Data extracted from a collection
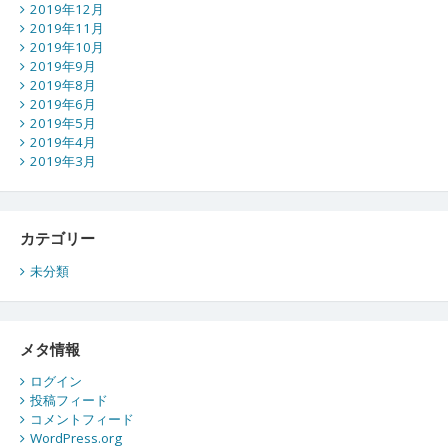
2019年12月
2019年11月
2019年10月
2019年9月
2019年8月
2019年6月
2019年5月
2019年4月
2019年3月
カテゴリー
未分類
メタ情報
ログイン
投稿フィード
コメントフィード
WordPress.org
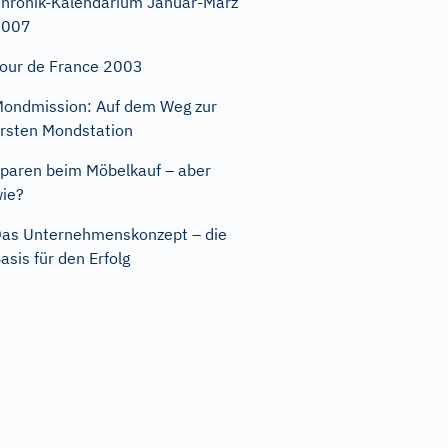
hronik-Kalendarium Januar-März
2007
our de France 2003
ondmission: Auf dem Weg zur
rsten Mondstation
paren beim Möbelkauf – aber
ie?
as Unternehmenskonzept – die
asis für den Erfolg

● Problem statement: Which lines run from the one containing "as Unternehmenskonzept – die" to the final line of the entries? Return those lines exactly, and only those.

● Exercise response:
as Unternehmenskonzept – die
asis für den Erfolg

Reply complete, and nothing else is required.